- _The problem_
Look through the data for the string "Federal". Copy every line where it is found.

- _Stored data entries_
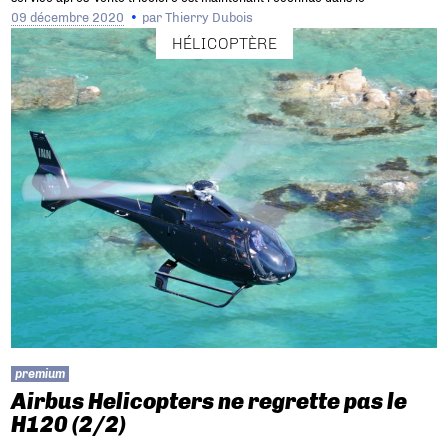
09 décembre 2020
par
Thierry Dubois
HÉLICOPTÈRE
premium
Airbus Helicopters ne regrette pas le
H120 (2/2)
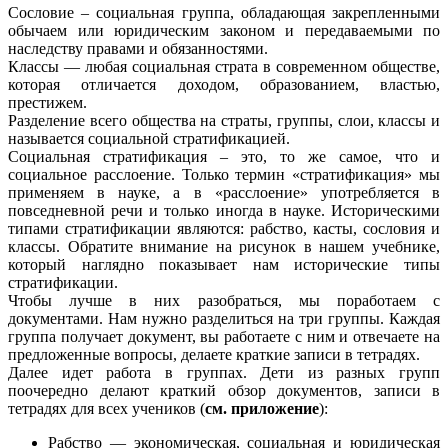
Сословие – социальная группа, обладающая закрепленными
обычаем или юридическим законом и передаваемыми по
наследству правами и обязанностями.
Классы — любая социальная страта в современном обществе,
которая отличается доходом, образованием, властью,
престижем.
Разделение всего общества на страты, группы, слои, классы и
называется социальной стратификацией.
Социальная стратификация – это, то же самое, что и
социальное расслоение. Только термин «стратификация» мы
применяем в науке, а в «расслоение» употребляется в
повседневной речи и только иногда в науке. Историческими
типами стратификации являются: рабство, касты, сословия и
классы. Обратите внимание на рисунок в нашем учебнике,
который наглядно показывает нам исторические типы
стратификации.
Чтобы лучше в них разобраться, мы поработаем с
документами. Нам нужно разделиться на три группы. Каждая
группа получает документ, вы работаете с ним и отвечаете на
предложенные вопросы, делаете краткие записи в тетрадях.
Далее идет работа в группах. Дети из разных групп
поочередно делают краткий обзор документов, записи в
тетрадях для всех учеников (
см. приложение
):
Рабство — экономическая, социальная и юридическая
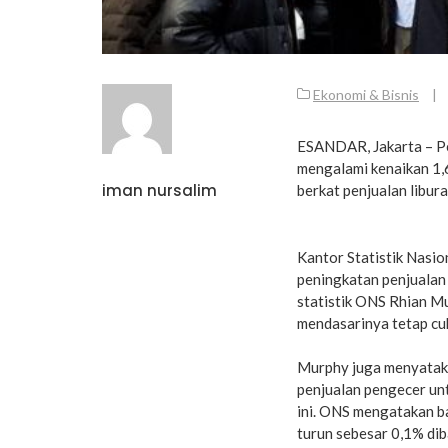
Ekonomi & Bisnis
|
ESANDAR, Jakarta – Pen
mengalami kenaikan 1,6
iman nursalim
berkat penjualan libur
Kantor Statistik Nasi
peningkatan penjualan 
statistik ONS Rhian 
mendasarinya tetap cu
Murphy juga menyataka
penjualan pengecer unt
ini. ONS mengatakan b
turun sebesar 0,1% dib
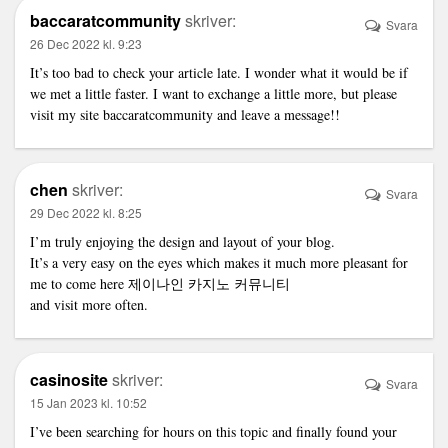
baccaratcommunity
skriver:
Svara
26 Dec 2022 kl. 9:23
It’s too bad to check your article late. I wonder what it would be if
we met a little faster. I want to exchange a little more, but please
visit my site
baccaratcommunity
and leave a message!!
chen
skriver:
Svara
29 Dec 2022 kl. 8:25
I’m truly enjoying the design and layout of your blog.
It’s a very easy on the eyes which makes it much more pleasant for
me to come here
제이나인 카지노 커뮤니티
and visit more often.
casinosite
skriver:
Svara
15 Jan 2023 kl. 10:52
I’ve been searching for hours on this topic and finally found your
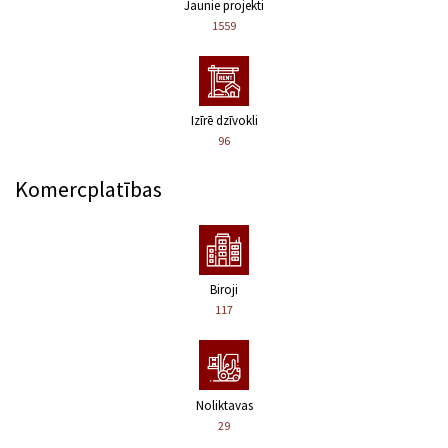
Jaunie projekti
1559
Izīrē dzīvokli
96
Komercplatības
Biroji
117
Noliktavas
29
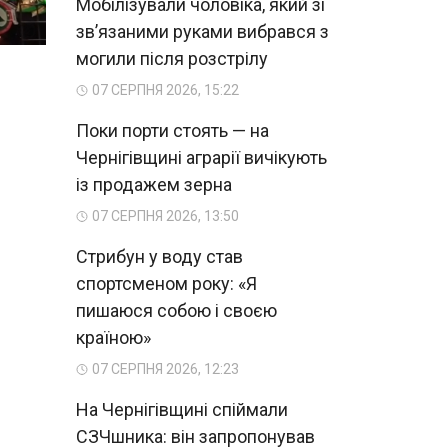
Мобілізували чоловіка, який зі
зв’язаними руками вибрався з
могили після розстрілу
07 СЕРПНЯ 2026, 15:22
Поки порти стоять — на
Чернігівщині аграрії вичікують
із продажем зерна
07 СЕРПНЯ 2026, 13:50
Стрибун у воду став
спортсменом року: «Я
пишаюся собою і своєю
країною»
07 СЕРПНЯ 2026, 12:23
На Чернігівщині спіймали
СЗЧшника: він запропонував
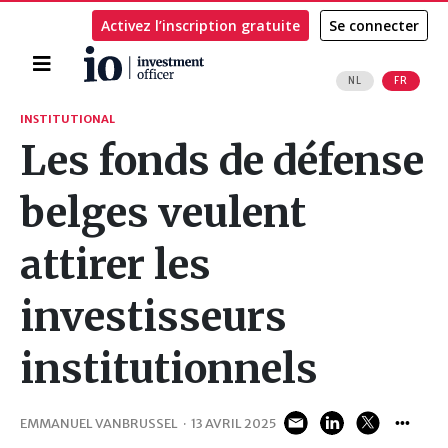
Activez l’inscription gratuite
Se connecter
Accueil
NL
FR
Rechercher
INSTITUTIONAL
Les fonds de défense
belges veulent
attirer les
investisseurs
institutionnels
EMMANUEL VANBRUSSEL
·
13 AVRIL 2025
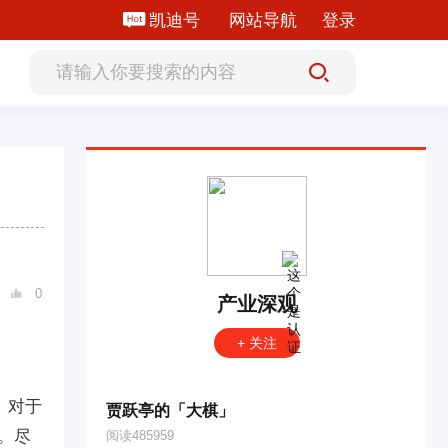
凯迪号
网站导航
登录
0

产业深观
+ 关注
。对于
贾跃亭的「大棋」
。尽
阅读485959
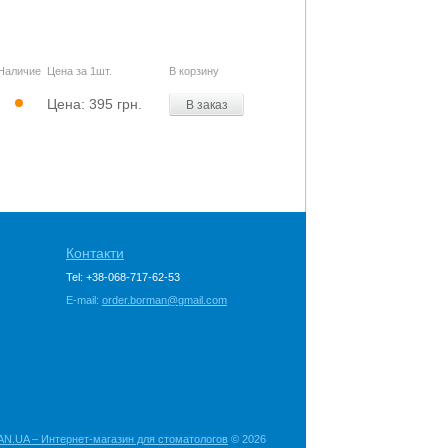
Наличие
Цена за 1шт.
В корзину
Цена:
395 грн.
В заказ
Контакти
Tel: +38-068-717-62-53
E-mail:
order.borman@gmail.com
.UA – Интернет-магазин для стоматологов
© 2026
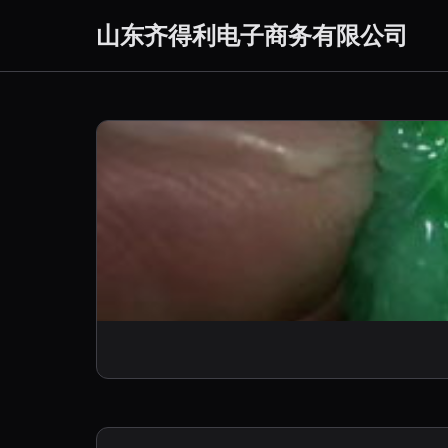
山东齐得利电子商务有限公司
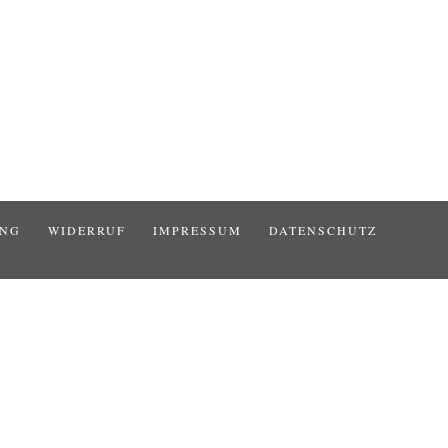
UNG
WIDERRUF
IMPRESSUM
DATENSCHUTZ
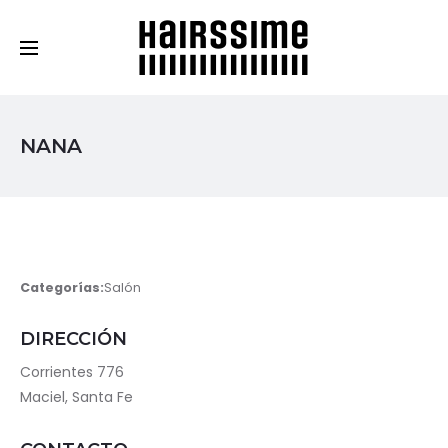
Cosmética Capilar Profesional
NANA
Categorías:
Salón
DIRECCIÓN
Corrientes 776
Maciel, Santa Fe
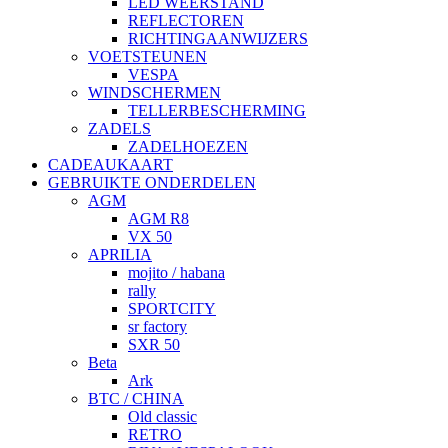
LED WEERSTAND
REFLECTOREN
RICHTINGAANWIJZERS
VOETSTEUNEN
VESPA
WINDSCHERMEN
TELLERBESCHERMING
ZADELS
ZADELHOEZEN
CADEAUKAART
GEBRUIKTE ONDERDELEN
AGM
AGM R8
VX 50
APRILIA
mojito / habana
rally
SPORTCITY
sr factory
SXR 50
Beta
Ark
BTC / CHINA
Old classic
RETRO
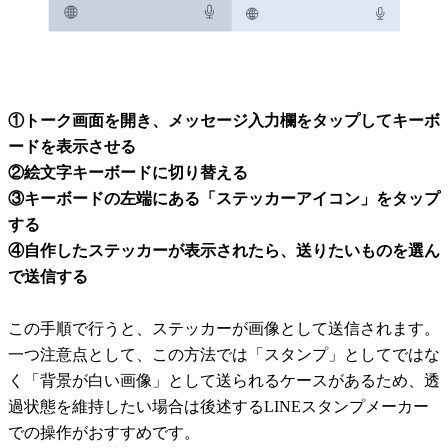
①トーク画面を開き、メッセージ入力欄をタップしてキーボ
ードを表示させる
②絵文字キーボードに切り替える
③キーボードの左端にある「ステッカーアイコン」をタップ
する
④自作したステッカーが表示されたら、送りたいものを選ん
で送信する
この手順で行うと、ステッカーが画像として送信されます。
一つ注意点として、この方法では「スタンプ」としてではな
く「背景が白い画像」として送られるケースがあるため、透
過状態を維持したい場合は後述するLINEスタンプメーカー
での操作がおすすめです。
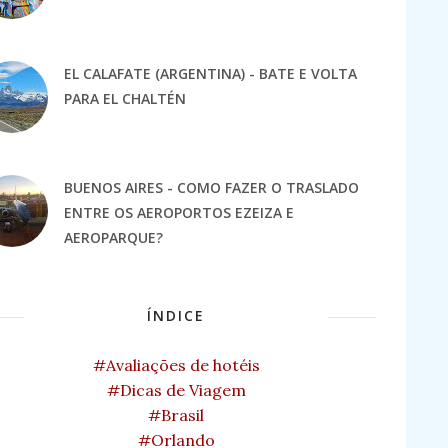
EL CALAFATE (ARGENTINA) - BATE E VOLTA
PARA EL CHALTÉN
BUENOS AIRES - COMO FAZER O TRASLADO
ENTRE OS AEROPORTOS EZEIZA E
AEROPARQUE?
ÍNDICE
#Avaliações de hotéis
#Dicas de Viagem
#Brasil
#Orlando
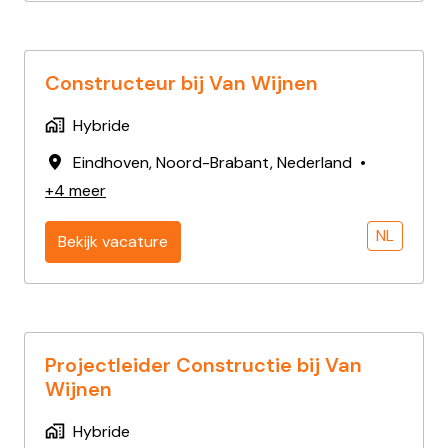
Constructeur bij Van Wijnen
Hybride
Eindhoven
,
Noord-Brabant
,
Nederland
•
+4 meer
NL
Bekijk vacature
Projectleider Constructie bij Van
Wijnen
Hybride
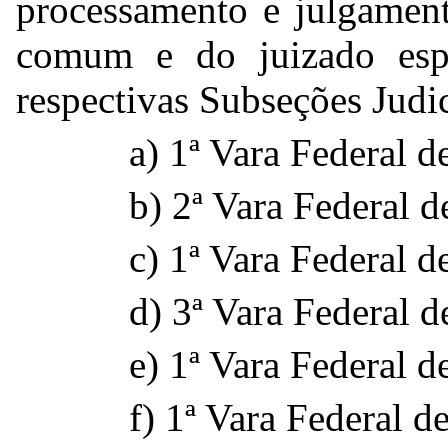
processamento e julgament
comum e do juizado espec
respectivas Subseções Judic
a) 1ª Vara Federal 
b) 2ª Vara Federal 
c) 1ª Vara Federal d
d) 3ª Vara Federal d
e) 1ª Vara Federal d
f) 1ª Vara Federal d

- _Task response_
a) 1ª Vara Federal 
b) 2ª Vara Federal 
c) 1ª Vara Federal d
d) 3ª Vara Federal d
e) 1ª Vara Federal d
f) 1ª Vara Federal d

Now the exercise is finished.